Integrally-bunded tanks consist of one tank sitting within another, the outside one housing the main tank's fittings and vents. These tanks offer better protection than double-skinned tanks as there is more room between the two layers to prevent oil leaking externally.

Depending on where you live and the position of your tank, most single and double-skinned tanks need to have a bund built around it for protection. The bund can hold 110% of the tank's contents.

If you're thinking of getting an oil boiler (http://www.discountedheating.co.uk/shop/acatalog/Oil_Boil...) heating system or changing your current tank, it's important that you get one that is manufactured to oil-firing industry trade association Oftec's standards. A registered Oftec technician can help you choose the type of tank and where it can or should sit so that it complies with regulations, which vary across the UK.

There are regulations determining how and where tanks should be installed to limit environmental and fire risks, as well as ensuring it complies with building regulations which vary across the UK. An Oftec-registered technician will be able to tell you what is and isn't feasible, or whether your current tank meets regulations. You can visit the Oftec website (http://www.oftec.org/) to find one in your area, or contact the Environment Agency for further advice.

It is important also that your tank is inspected annually by an Oftec-registered technician, which costs around £70 and £100, to ensure it is in good working order. If you have moved into a new property and ‘inherited’ your heating oil tank, it's worth arranging an inspection.

Oil tank sizes and prices
Tanks can vary in size from around 1,000 to more than 3,500 litres (although these tend to be used commercially) and prices range from around £350 for a small single-skinned tank to more than £2,000 for a large integrally-bunded one. Some manufacturers offer a bespoke service to create a tank to suit the consumer’s needs.

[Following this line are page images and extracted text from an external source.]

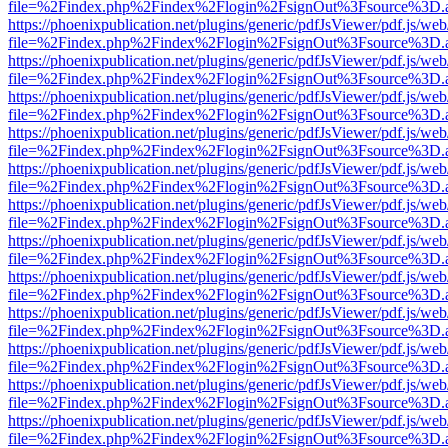
file=%2Findex.php%2Findex%2Flogin%2FsignOut%3Fsource%3D.ame
https://phoenixpublication.net/plugins/generic/pdfJsViewer/pdf.js/we
file=%2Findex.php%2Findex%2Flogin%2FsignOut%3Fsource%3D.ame
https://phoenixpublication.net/plugins/generic/pdfJsViewer/pdf.js/we
file=%2Findex.php%2Findex%2Flogin%2FsignOut%3Fsource%3D.ame
https://phoenixpublication.net/plugins/generic/pdfJsViewer/pdf.js/we
file=%2Findex.php%2Findex%2Flogin%2FsignOut%3Fsource%3D.ame
https://phoenixpublication.net/plugins/generic/pdfJsViewer/pdf.js/we
file=%2Findex.php%2Findex%2Flogin%2FsignOut%3Fsource%3D.ame
https://phoenixpublication.net/plugins/generic/pdfJsViewer/pdf.js/we
file=%2Findex.php%2Findex%2Flogin%2FsignOut%3Fsource%3D.ame
https://phoenixpublication.net/plugins/generic/pdfJsViewer/pdf.js/we
file=%2Findex.php%2Findex%2Flogin%2FsignOut%3Fsource%3D.ame
https://phoenixpublication.net/plugins/generic/pdfJsViewer/pdf.js/we
file=%2Findex.php%2Findex%2Flogin%2FsignOut%3Fsource%3D.ame
https://phoenixpublication.net/plugins/generic/pdfJsViewer/pdf.js/we
file=%2Findex.php%2Findex%2Flogin%2FsignOut%3Fsource%3D.ame
https://phoenixpublication.net/plugins/generic/pdfJsViewer/pdf.js/we
file=%2Findex.php%2Findex%2Flogin%2FsignOut%3Fsource%3D.ame
https://phoenixpublication.net/plugins/generic/pdfJsViewer/pdf.js/we
file=%2Findex.php%2Findex%2Flogin%2FsignOut%3Fsource%3D.ame
https://phoenixpublication.net/plugins/generic/pdfJsViewer/pdf.js/we
file=%2Findex.php%2Findex%2Flogin%2FsignOut%3Fsource%3D.ame
https://phoenixpublication.net/plugins/generic/pdfJsViewer/pdf.js/we
file=%2Findex.php%2Findex%2Flogin%2FsignOut%3Fsource%3D.ame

All heating oil tanks should have a gauge (http://www.discountedheating.co.uk/shop/acatalog/Titan_Wa...) in one form or another to indicate how much oil is left in the tank. This may be on the tank, next to the tank, or displayed remotely. If your tank doesn't have one, you can buy one costing anything between £25 for a basic gauge (http://www.discountedheating.co.uk/shop/acatalog/Titan_Watchman_Alarm_Anti_Theft_Oil_Gauge_and_Alarm_1221356.html), to more than £80 for a digital remote one.

It's important to keep a close eye on your oil tank gauge (http://www.discountedheating.co.uk/shop/acatalog/Titan_Watchman_Alarm_Anti_Theft_Oil_Gauge_and_Alarm_1221356.html) so your supply doesn't get too low. Make sure you order before it becomes less that 1/4 full, especially in winter.